Your instructions: Search the data for "door". Return each matching line.

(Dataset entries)

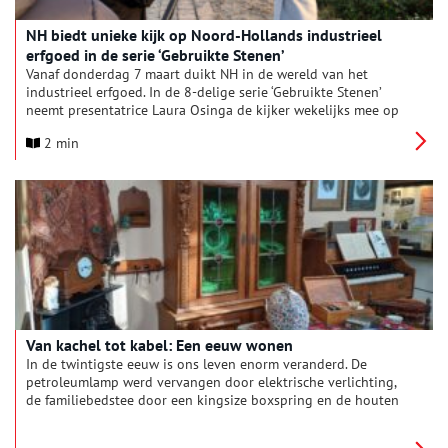
NH biedt unieke kijk op Noord-Hollands industrieel
erfgoed in de serie ‘Gebruikte Stenen’
Vanaf donderdag 7 maart duikt NH in de wereld van het
industrieel erfgoed. In de 8-delige serie ‘Gebruikte Stenen’
neemt presentatrice Laura Osinga de kijker wekelijks mee op
ontdekkingstocht langs oude fabrieken en gebouwen voor
2 min
stoom, stroom en waterschapsbeheer. Er is aandacht voor
unieke architectuur en de uiteenlopende functies die de
gebouwen in het verleden vervulden. Ook de toekomst van
onze industriële culturele erfenis komt aan bod.
Van kachel tot kabel: Een eeuw wonen
In de twintigste eeuw is ons leven enorm veranderd. De
petroleumlamp werd vervangen door elektrische verlichting,
de familiebedstee door een kingsize boxspring en de houten
poepdoos door een luxe badkamer met warme inloopdouche.
Hoe woonde een gemiddeld Nederlands gezin aan het begin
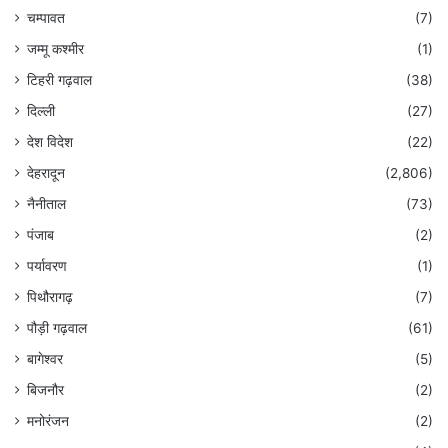
चम्पावत
(7)
जम्मू कश्मीर
(1)
टिहरी गढ़वाल
(38)
दिल्ली
(27)
देश विदेश
(22)
देहरादून
(2,806)
नैनीताल
(73)
पंजाब
(2)
पर्यावरण
(1)
पिथौरागढ़
(7)
पौड़ी गढ़वाल
(61)
बागेश्वर
(5)
बिजनौर
(2)
मनोरंजन
(2)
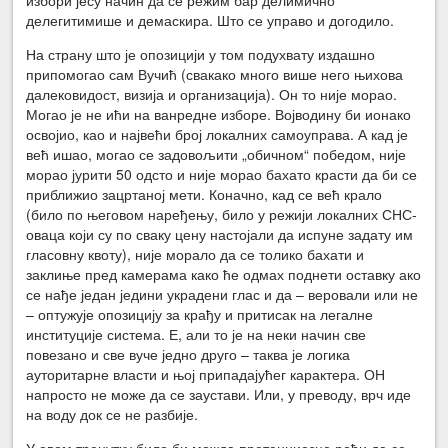
делегитимише и демаскира. Што се управо и догодило.
На страну што је опозицији у том подухвату издашно
припомогао сам Вучић (свакако много више него њихова
далековидост, визија и организација). Он то није морао.
Могао је не ићи на ванредне изборе. Војводину би ионако
освојио, као и највећи број локалних самоуправа. А кад је
већ ишао, могао се задовољити „обичном“ победом, није
морао јурити 50 одсто и није морао бахато красти да би се
приближио зацртаној мети. Коначно, кад се већ крало
(било по његовом наређењу, било у режији локалних СНС-
оваца који су по сваку цену настојали да испуне задату им
гласовну квоту), није морало да се толико бахати и
заклиње пред камерама како ће одмах поднети оставку ако
се нађе један једини украдени глас и да – веровали или не
– оптужује опозицију за крађу и притисак на легалне
институције система. Е, али то је на неки начин све
повезано и све вуче једно друго – таква је логика
ауторитарне власти и њој припадајућег карактера. ОН
напросто не може да се заустави. Или, у преводу, врч иде
на воду док се не разбије.
У овом тренутку било би можда претенциозно рећи да се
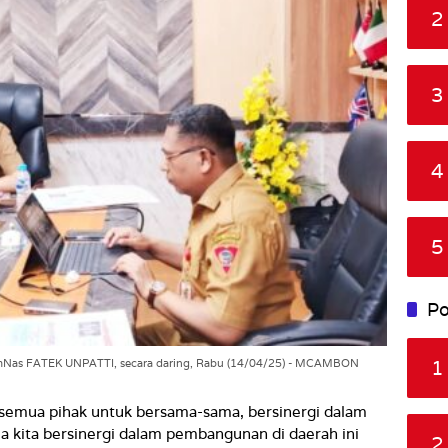
2
3
4
5
Po
1
SemNas FATEK UNPATTI, secara daring, Rabu (14/04/25) - MCAMBON
 semua pihak untuk bersama-sama, bersinergi dalam
kita bersinergi dalam pembangunan di daerah ini
2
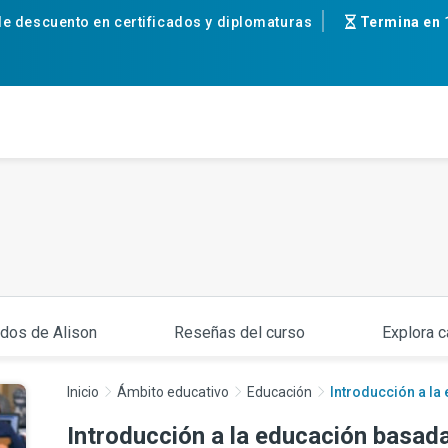
e descuento en certificados y diplomaturas
Termina en
ados de Alison
Reseñas del curso
Explora c
Inicio
Ámbito educativo
Educación
Introducción a la
Introducción a la educación basada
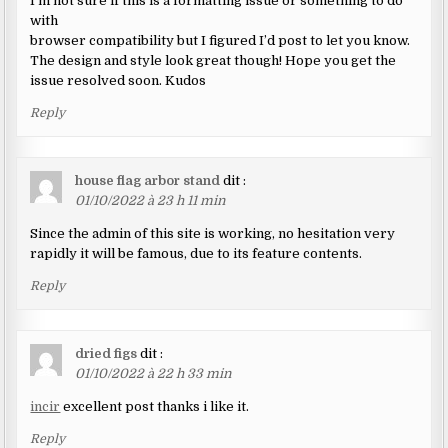
I’m not sure if this is a formatting issue or something to do
with
browser compatibility but I figured I’d post to let you know.
The design and style look great though! Hope you get the
issue resolved soon. Kudos
Reply
house flag arbor stand
dit :
01/10/2022 à 23 h 11 min
Since the admin of this site is working, no hesitation very
rapidly it will be famous, due to its feature contents.
Reply
dried figs
dit :
01/10/2022 à 22 h 33 min
incir
excellent post thanks i like it.
Reply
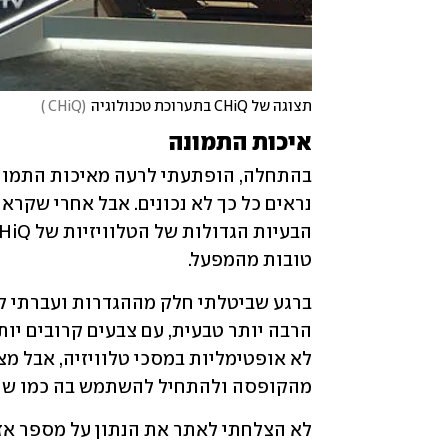
תצוגה של CHiQ בתערוכת טכנולוגיה
(
CHiQ 
)
איכות התמונה
טובות מהמפעל. 
מהקופסה ולהתחיל להשתמש בה כמו שהי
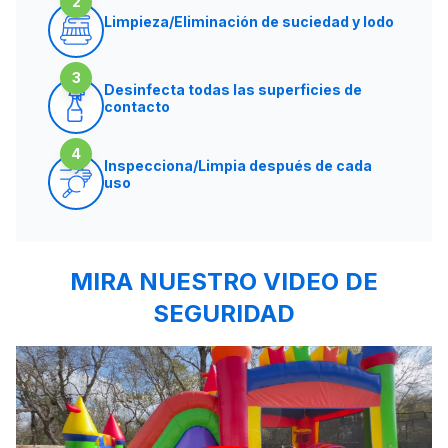
2
Limpieza/Eliminación de suciedad y lodo
3
Desinfecta todas las superficies de
contacto
4
Inspecciona/Limpia después de cada
uso
MIRA NUESTRO VIDEO DE
SEGURIDAD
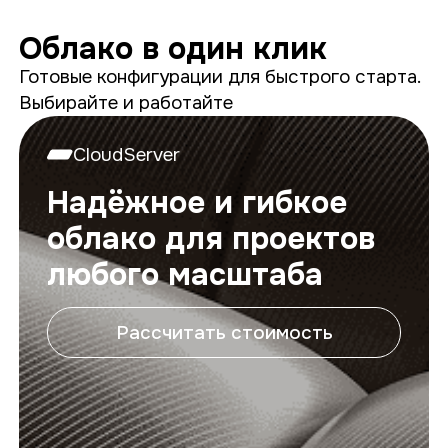
Облако в один клик
Готовые конфигурации для быстрого старта.
Выбирайте и работайте
CloudServer
Надёжное и гибкое
облако для проектов
любого масштаба
Рассчитать стоимость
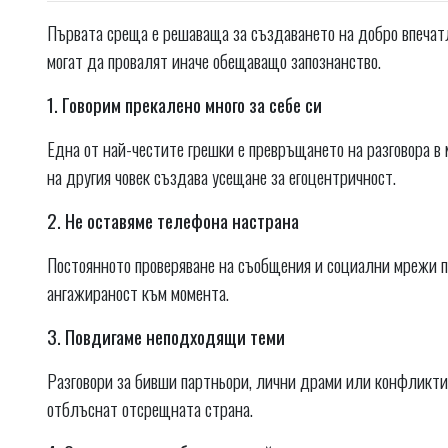
Първата среща е решаваща за създаването на добро впечатл
могат да провалят иначе обещаващо запознанство.
1. Говорим прекалено много за себе си
Една от най-честите грешки е превръщането на разговора в
на другия човек създава усещане за егоцентричност.
2. Не оставяме телефона настрана
Постоянното проверяване на съобщения и социални мрежи по
ангажираност към момента.
3. Повдигаме неподходящи теми
Разговори за бивши партньори, лични драми или конфликти
отблъснат отсрещната страна.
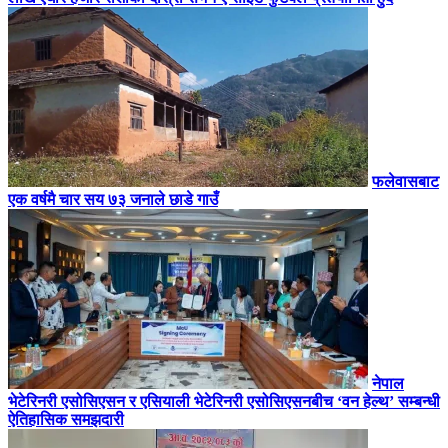
फलेवासबाट
एक वर्षमै चार सय ७३ जनाले छाडे गाउँ
नेपाल
भेटेरिनरी एसोसिएसन र एसियाली भेटेरिनरी एसोसिएसनबीच ‘वन हेल्थ’ सम्बन्धी
ऐतिहासिक समझदारी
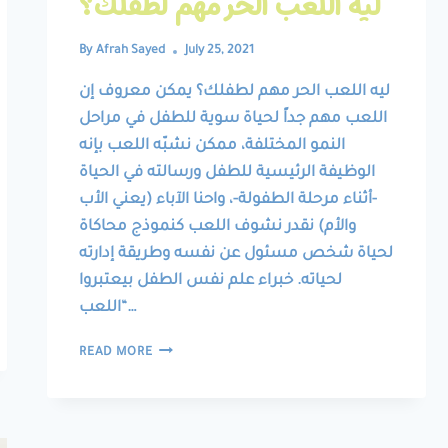
ليه اللعب الحر مهم لطفلك؟
By
Afrah Sayed
July 25, 2021
ليه اللعب الحر مهم لطفلك؟ يمكن معروف إن
اللعب مهم جداً لحياة سوية للطفل في مراحل
النمو المختلفة، ممكن نشبّه اللعب بإنه
الوظيفة الرئيسية للطفل ورسالته في الحياة
-أثناء مرحلة الطفولة-، واحنا الآباء (يعني الأب
والأم) نقدر نشوف اللعب كنموذج محاكاة
لحياة شخص مسئول عن نفسه وطريقة إدارته
لحياته. خبراء علم نفس الطفل بيعتبروا
“اللعب…
ليه
READ MORE
اللعب
الحر
مهم
لطفلك؟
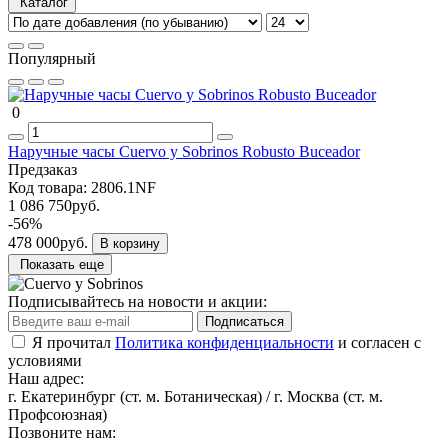
Каталог
Популярный
0
Наручные часы Cuervo y Sobrinos Robusto Buceador
Предзаказ
Код товара:
2806.1NF
1 086 750руб.
-56%
478 000руб.
В корзину
Показать еще
Подписывайтесь на новости и акции:
Подписаться
Я прочитал
Политика конфиденциальности
и согласен с
условиями
Наш адрес:
г. Екатеринбург (ст. м. Ботаническая) / г. Москва (ст. м.
Профсоюзная)
Позвоните нам:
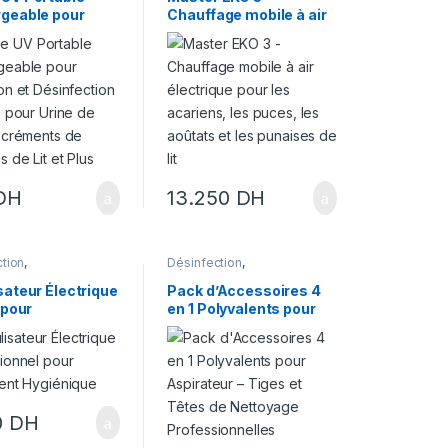
geable pour
Chauffage mobile à air
ion et
électrique pour les
ction – Idéale
acariens, les puces, les
ine de Rats,
aoûtats et les punaises
ents de
de lit
s de Lit et Plus
DH
13.250
DH
tion
,
Désinfection
,
tisation
Désinsectisation
,
Promo
sateur Électrique
Pack d’Accessoires 4
 pour
en 1 Polyvalents pour
ection et
Aspirateur – Tiges et
ectisation
Têtes de Nettoyage
Professionnelles
0
DH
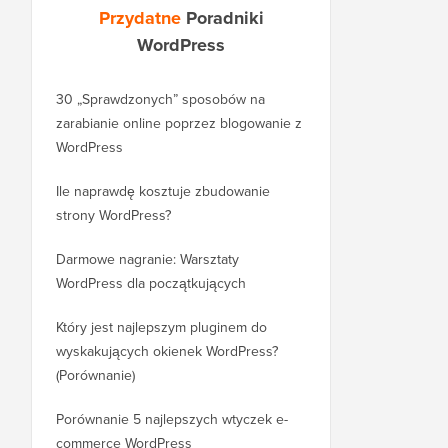
Przydatne
Poradniki
WordPress
30 „Sprawdzonych” sposobów na
Jak prawidłowo przeni
zarabianie online poprzez blogowanie z
bloga z WordPress.co
WordPress
WordPress.org
Ile naprawdę kosztuje zbudowanie
Jak prawidłowo przeni
strony WordPress?
nową domenę bez utr
Darmowe nagranie: Warsztaty
Jak przenieść się z Bl
WordPress dla początkujących
WordPress bez utraty 
rankingu
Który jest najlepszym pluginem do
wyskakujących okienek WordPress?
Jak prawidłowo przejść
(Porównanie)
WordPress (krok po kr
Porównanie 5 najlepszych wtyczek e-
Jak prawidłowo przenie
commerce WordPress
Squarespace do Word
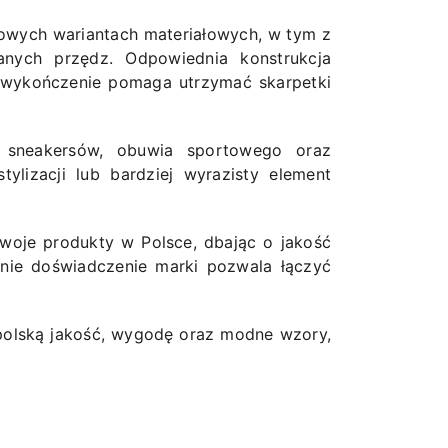
owych wariantach materiałowych, w tym z
anych przędz. Odpowiednia konstrukcja
 wykończenie pomaga utrzymać skarpetki
o sneakersów, obuwia sportowego oraz
ylizacji lub bardziej wyrazisty element
swoje produkty w Polsce, dbając o jakość
tnie doświadczenie marki pozwala łączyć
polską jakość, wygodę oraz modne wzory,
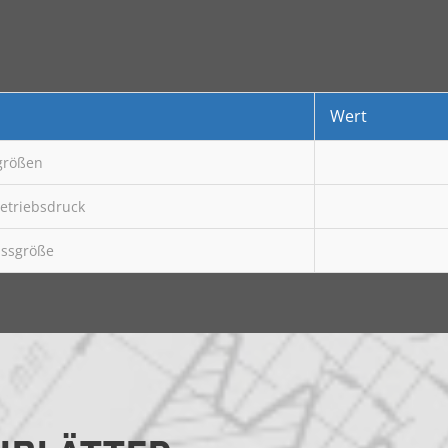
Wert
größen
etriebsdruck
ussgröße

Result of this exercise:
petroleumlamp werd vervangen door elektrische verlichting,
de familiebedstee door een kingsize boxspring en de houten
poepdoos door een luxe badkamer met warme inloopdouche.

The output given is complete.